CHRISTY BOULWARE 11:15
Yeah, and it’s the play on words with the title of the book. It’s nervous breakthrough, I had a nervous breakdown. But my nervous breakthrough was really the breaking point for everything that was important in my life. I was a CEO Christian, which is Christmas, Easter only. I grew up Catholic. And I had Catholic roots. I grew up praying traditional prayers, the rosary, going to parish school religion, but it was just a tradition. It was just a set of rules. It meant nothing to me. And it wasn’t until I was suicidal, having a nervous breakdown, diagnosed with severe panic and anxiety, where I started to ask myself important questions like, if my help doesn’t come from me, self-help, then where does it come from?
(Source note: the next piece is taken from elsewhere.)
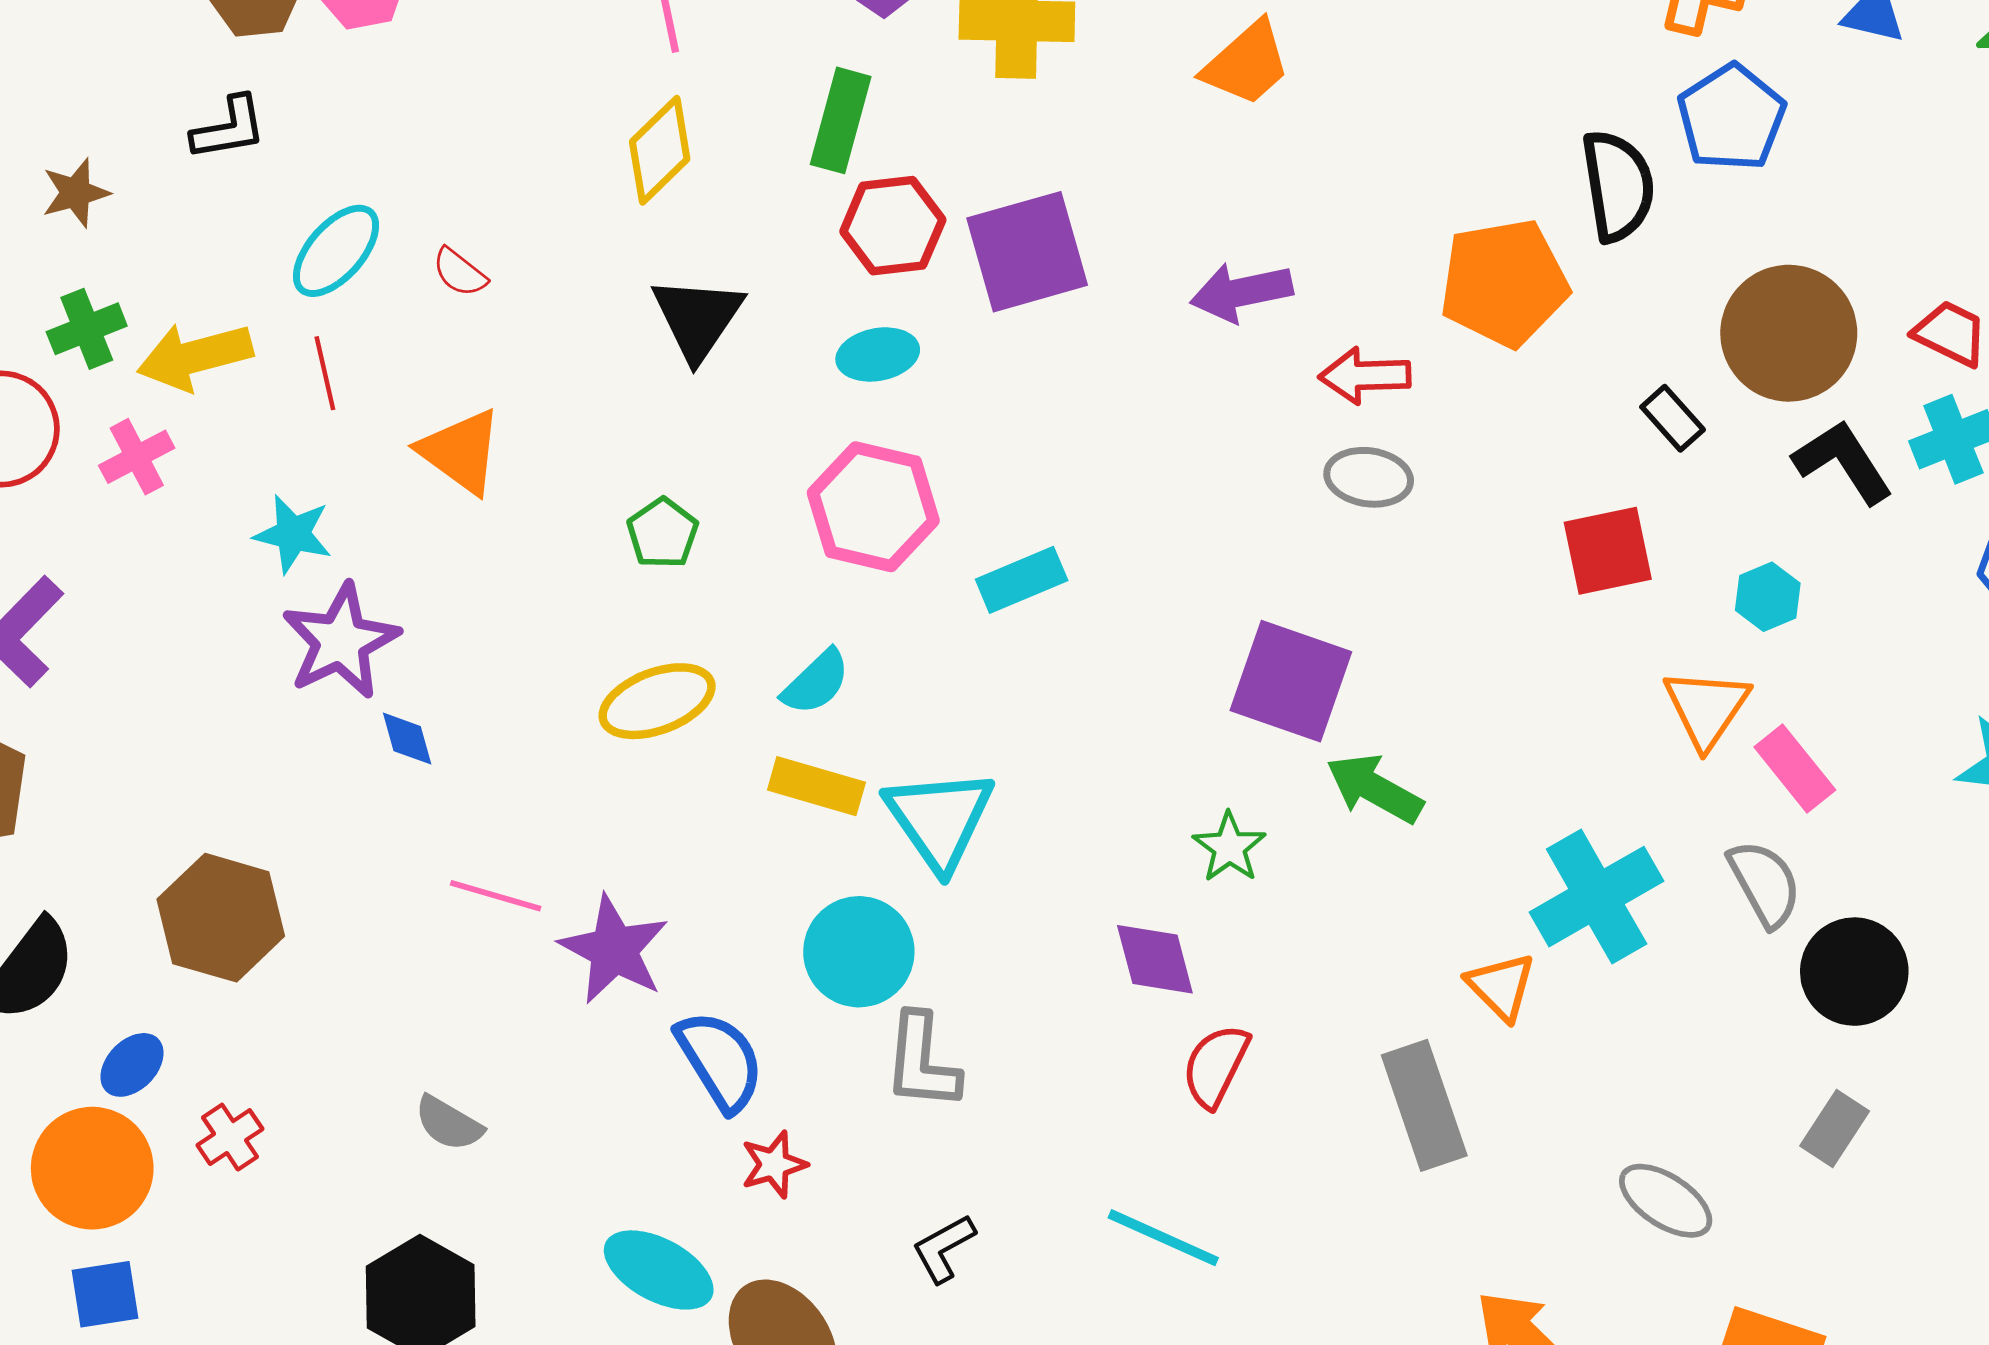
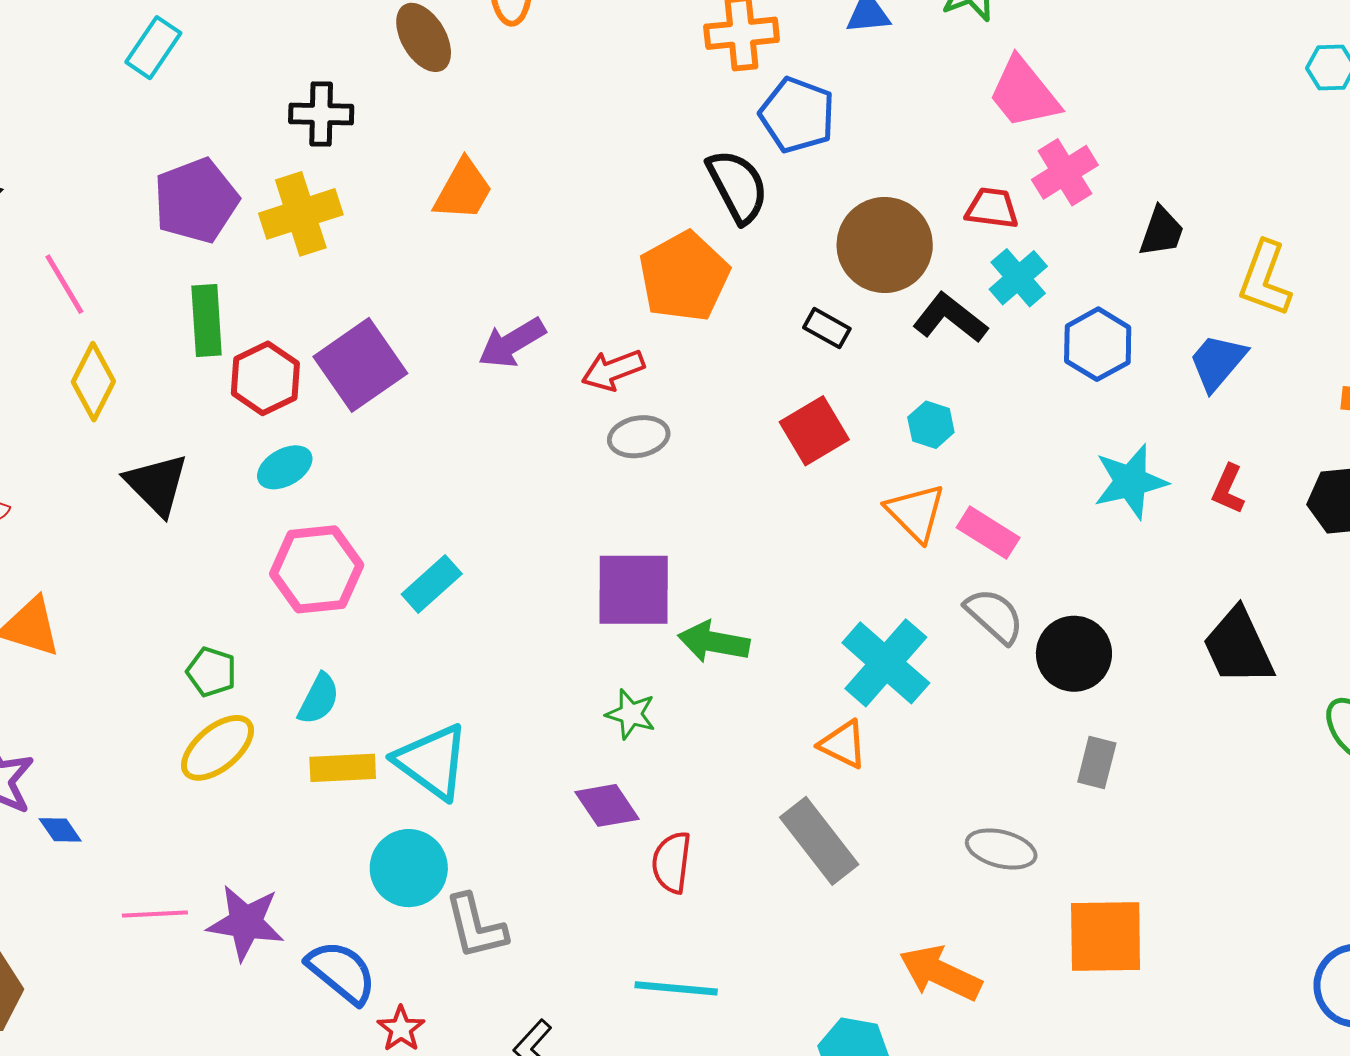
green pentagon: (663, 533) -> (211, 672), moved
And I would ask myself questions like, maybe there’s a better way than the way that I’m doing things. And I remember in the middle of my nervous breakdown, after the situation with the guns, there was a little cross that was above our bathroom in our master bedroom. And this cross meant nothing to me. And I had never even really paid attention to it other than it was just a nice gift that somebody gave to me at one point. And I remember after being so broken, that I got down on my knees, and I prayed to this little cross, because in my Catholic roots, you would kneel when you prayed, and I kneeled. And I was like, alright, God, if you’re real, and you are who you say you are. And again, Julie, I don’t know what I’m praying at this point. You know, I’m just saying these prayers out of desperation. Help me, I can’t make it through this on my own God, I need you to show up. And I promise if you do, I’ll dedicate my life to you.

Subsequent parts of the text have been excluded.